WHAT YOU WILL DO →
Whenever a line in the records below holds the string "pixel", copy it out.

DATA PROVIDED →
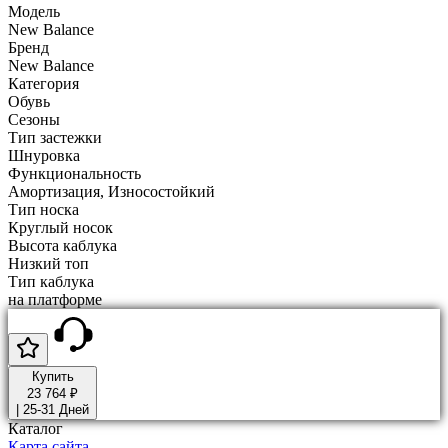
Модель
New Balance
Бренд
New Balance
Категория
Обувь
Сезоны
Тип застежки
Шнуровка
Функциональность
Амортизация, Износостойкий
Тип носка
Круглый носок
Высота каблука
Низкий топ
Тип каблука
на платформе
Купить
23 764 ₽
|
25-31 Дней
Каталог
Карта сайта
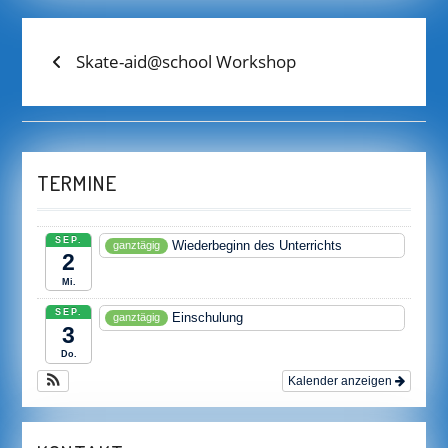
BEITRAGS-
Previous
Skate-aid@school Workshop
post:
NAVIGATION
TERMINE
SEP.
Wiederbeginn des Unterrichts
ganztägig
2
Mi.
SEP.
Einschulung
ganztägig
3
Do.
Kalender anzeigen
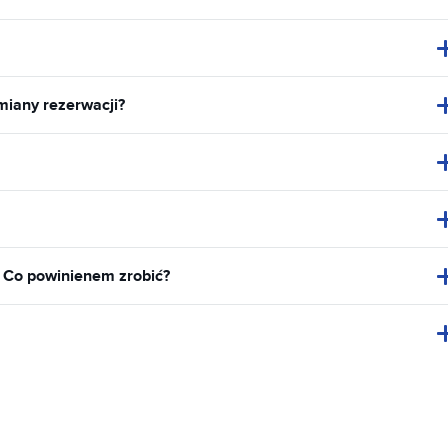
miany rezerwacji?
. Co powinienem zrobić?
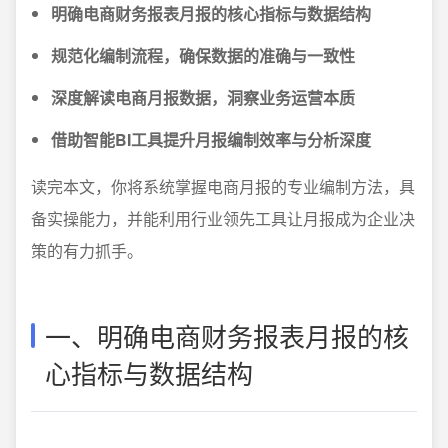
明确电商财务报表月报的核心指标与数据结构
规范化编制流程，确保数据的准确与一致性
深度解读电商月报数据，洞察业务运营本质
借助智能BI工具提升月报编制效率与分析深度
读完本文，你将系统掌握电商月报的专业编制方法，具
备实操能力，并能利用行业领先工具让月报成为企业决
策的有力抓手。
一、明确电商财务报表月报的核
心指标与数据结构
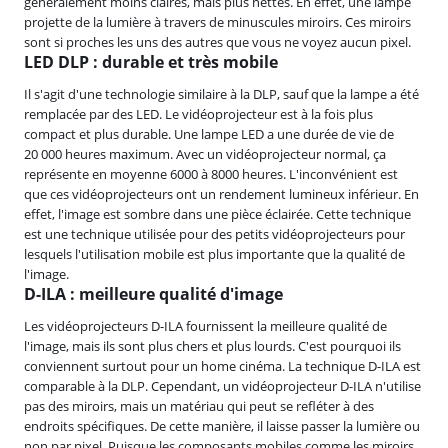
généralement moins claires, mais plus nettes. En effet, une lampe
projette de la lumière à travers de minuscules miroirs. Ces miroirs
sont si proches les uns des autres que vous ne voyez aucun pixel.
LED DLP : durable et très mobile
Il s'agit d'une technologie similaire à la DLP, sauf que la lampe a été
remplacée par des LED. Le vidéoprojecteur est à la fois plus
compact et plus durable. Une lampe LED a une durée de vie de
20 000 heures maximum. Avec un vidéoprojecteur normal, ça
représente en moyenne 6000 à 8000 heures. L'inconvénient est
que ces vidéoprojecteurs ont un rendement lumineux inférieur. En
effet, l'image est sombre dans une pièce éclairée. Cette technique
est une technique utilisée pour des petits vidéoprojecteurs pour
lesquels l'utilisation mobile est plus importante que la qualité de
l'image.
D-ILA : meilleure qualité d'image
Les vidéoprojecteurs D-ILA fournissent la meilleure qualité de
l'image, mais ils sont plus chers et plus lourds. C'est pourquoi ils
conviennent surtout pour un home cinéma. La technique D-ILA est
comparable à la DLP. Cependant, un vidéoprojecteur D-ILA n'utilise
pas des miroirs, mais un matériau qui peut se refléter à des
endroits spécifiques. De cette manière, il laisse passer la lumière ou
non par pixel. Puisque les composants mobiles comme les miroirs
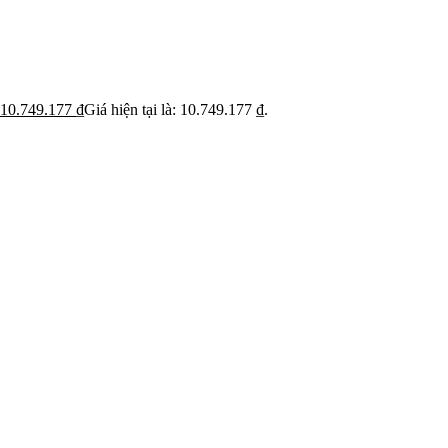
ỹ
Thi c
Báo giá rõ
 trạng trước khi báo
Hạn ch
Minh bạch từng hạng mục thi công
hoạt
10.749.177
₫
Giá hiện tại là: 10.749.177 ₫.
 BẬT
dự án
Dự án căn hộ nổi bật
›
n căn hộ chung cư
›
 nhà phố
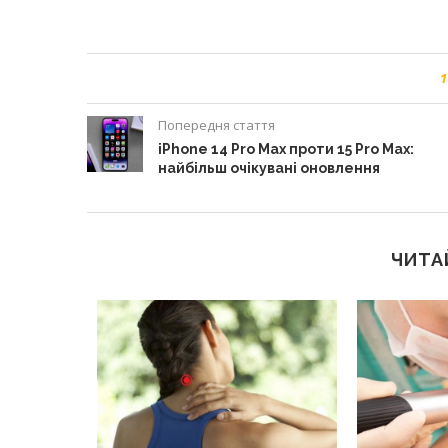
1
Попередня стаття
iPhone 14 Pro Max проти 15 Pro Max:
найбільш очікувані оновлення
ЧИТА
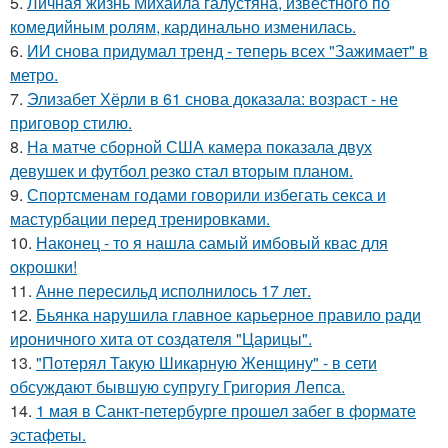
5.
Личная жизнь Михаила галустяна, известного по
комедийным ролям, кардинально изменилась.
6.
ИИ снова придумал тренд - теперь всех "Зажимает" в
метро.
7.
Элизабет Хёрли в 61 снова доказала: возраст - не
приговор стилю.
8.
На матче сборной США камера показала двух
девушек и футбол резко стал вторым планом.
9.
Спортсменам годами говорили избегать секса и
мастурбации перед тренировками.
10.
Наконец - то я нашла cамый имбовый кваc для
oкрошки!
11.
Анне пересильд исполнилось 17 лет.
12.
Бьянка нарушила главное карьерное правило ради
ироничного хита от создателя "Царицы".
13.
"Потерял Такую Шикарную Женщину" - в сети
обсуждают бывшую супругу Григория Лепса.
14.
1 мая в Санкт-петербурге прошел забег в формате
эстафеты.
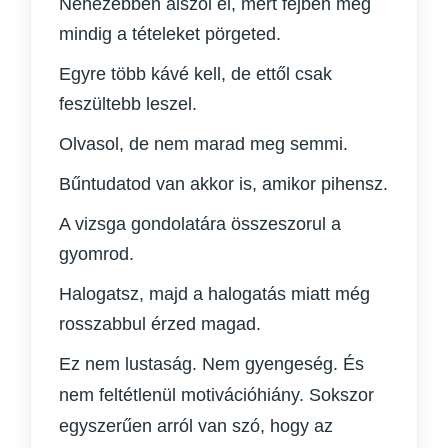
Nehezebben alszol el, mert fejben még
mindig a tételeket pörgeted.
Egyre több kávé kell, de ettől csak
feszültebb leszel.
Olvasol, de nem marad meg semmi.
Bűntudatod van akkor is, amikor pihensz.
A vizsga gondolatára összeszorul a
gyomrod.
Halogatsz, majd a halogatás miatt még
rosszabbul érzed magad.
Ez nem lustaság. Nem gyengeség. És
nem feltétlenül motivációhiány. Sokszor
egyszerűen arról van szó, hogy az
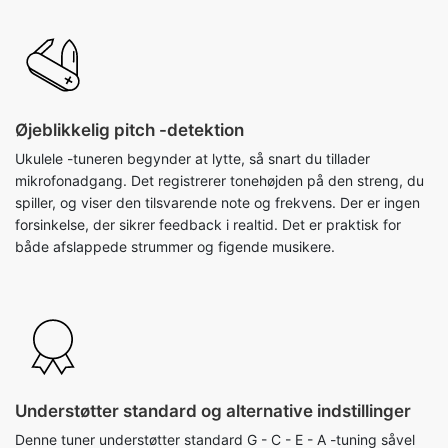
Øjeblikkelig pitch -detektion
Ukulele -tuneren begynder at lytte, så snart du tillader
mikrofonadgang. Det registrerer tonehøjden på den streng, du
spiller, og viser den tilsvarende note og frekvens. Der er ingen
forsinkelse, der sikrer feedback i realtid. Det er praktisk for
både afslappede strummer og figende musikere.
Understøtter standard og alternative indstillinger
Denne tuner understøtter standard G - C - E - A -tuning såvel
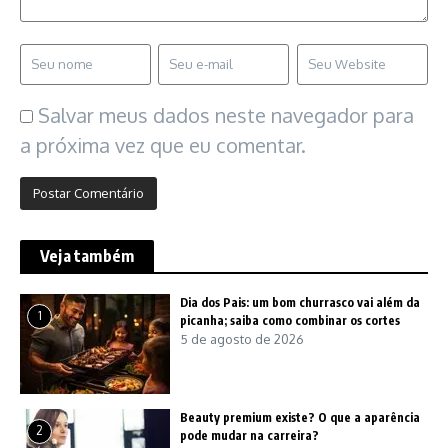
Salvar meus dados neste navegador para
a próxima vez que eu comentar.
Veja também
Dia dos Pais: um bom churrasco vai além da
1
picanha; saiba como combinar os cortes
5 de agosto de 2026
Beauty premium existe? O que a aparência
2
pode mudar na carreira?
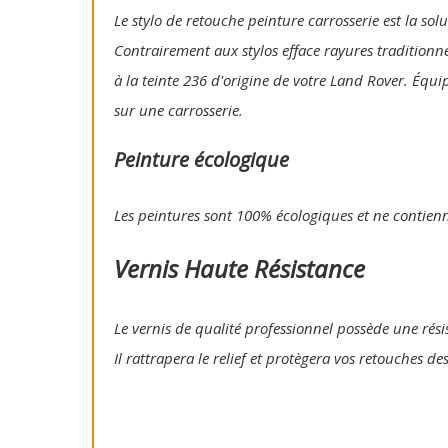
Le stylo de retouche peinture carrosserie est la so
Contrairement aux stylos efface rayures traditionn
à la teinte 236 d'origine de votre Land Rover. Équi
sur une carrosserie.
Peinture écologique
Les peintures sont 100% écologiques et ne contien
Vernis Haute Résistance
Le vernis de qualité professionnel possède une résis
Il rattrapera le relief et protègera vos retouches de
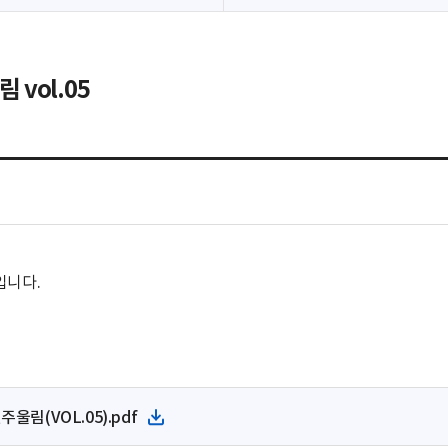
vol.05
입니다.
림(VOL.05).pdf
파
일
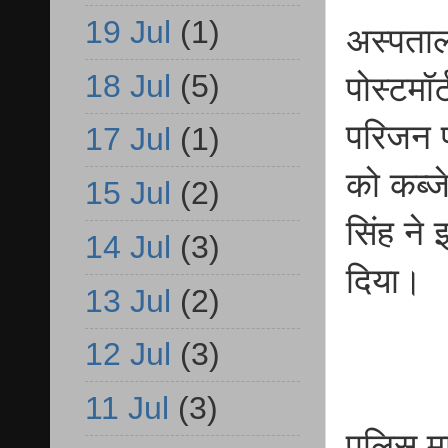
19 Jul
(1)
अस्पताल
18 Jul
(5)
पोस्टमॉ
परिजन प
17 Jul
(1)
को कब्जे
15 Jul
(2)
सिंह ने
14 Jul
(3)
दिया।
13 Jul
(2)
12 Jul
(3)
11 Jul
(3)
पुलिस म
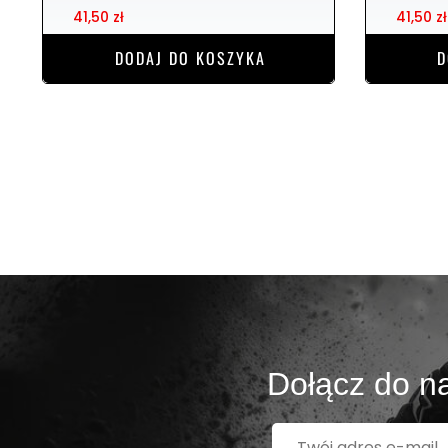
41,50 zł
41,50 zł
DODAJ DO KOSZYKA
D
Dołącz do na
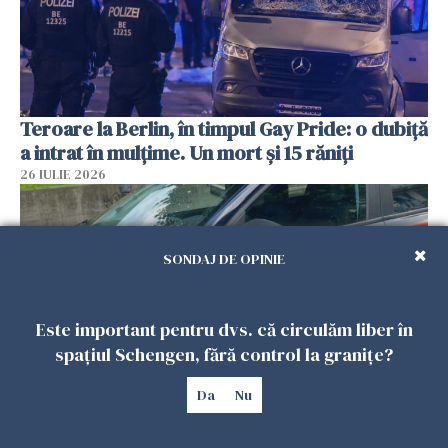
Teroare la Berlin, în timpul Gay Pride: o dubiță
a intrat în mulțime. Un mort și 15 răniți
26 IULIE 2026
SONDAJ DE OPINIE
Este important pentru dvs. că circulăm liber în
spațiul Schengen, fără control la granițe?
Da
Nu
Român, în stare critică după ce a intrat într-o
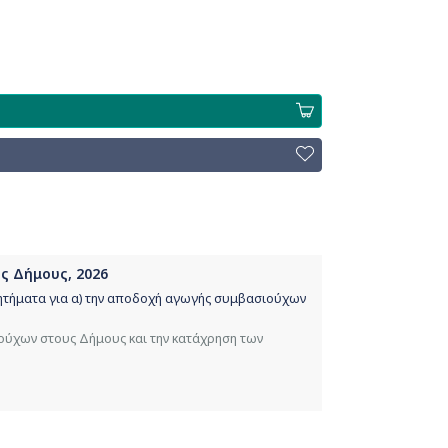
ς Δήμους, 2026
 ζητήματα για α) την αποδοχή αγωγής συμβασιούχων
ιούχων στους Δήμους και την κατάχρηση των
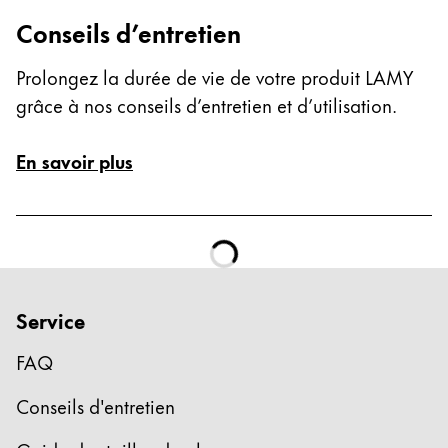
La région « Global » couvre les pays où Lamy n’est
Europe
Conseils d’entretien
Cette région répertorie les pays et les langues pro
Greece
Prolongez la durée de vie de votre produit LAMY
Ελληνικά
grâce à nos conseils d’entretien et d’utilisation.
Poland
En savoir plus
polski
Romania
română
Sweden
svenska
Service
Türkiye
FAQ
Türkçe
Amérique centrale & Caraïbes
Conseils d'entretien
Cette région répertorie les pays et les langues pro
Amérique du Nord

THE COMPLETED TASK →
sont si proches les uns des autres que vous ne voyez aucun pixel.
non par pixel. Puisque les composants mobiles comme les miroirs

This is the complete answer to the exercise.